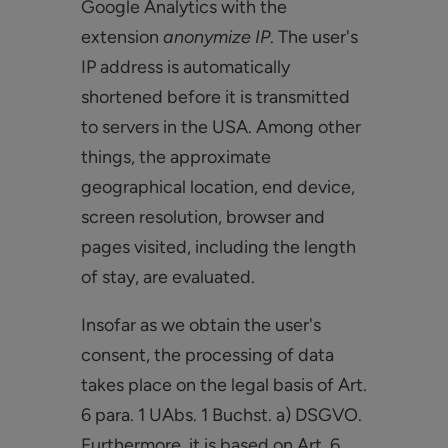
Google Analytics with the
extension
anonymize IP
. The user's
IP address is automatically
shortened before it is transmitted
to servers in the USA. Among other
things, the approximate
geographical location, end device,
screen resolution, browser and
pages visited, including the length
of stay, are evaluated.
Insofar as we obtain the user's
consent, the processing of data
takes place on the legal basis of Art.
6 para. 1 UAbs. 1 Buchst. a) DSGVO.
Furthermore, it is based on Art. 6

* _EXERCISE PROMPT_:
Exactly the lines from the one containing "things, the approximate" through the end of the records above are to be printed, and no others.

* _OUTPUT FOR THIS TASK_:
things, the approximate
geographical location, end device,
screen resolution, browser and
pages visited, including the length
of stay, are evaluated.
Insofar as we obtain the user's
consent, the processing of data
takes place on the legal basis of Art.
6 para. 1 UAbs. 1 Buchst. a) DSGVO.
Furthermore, it is based on Art. 6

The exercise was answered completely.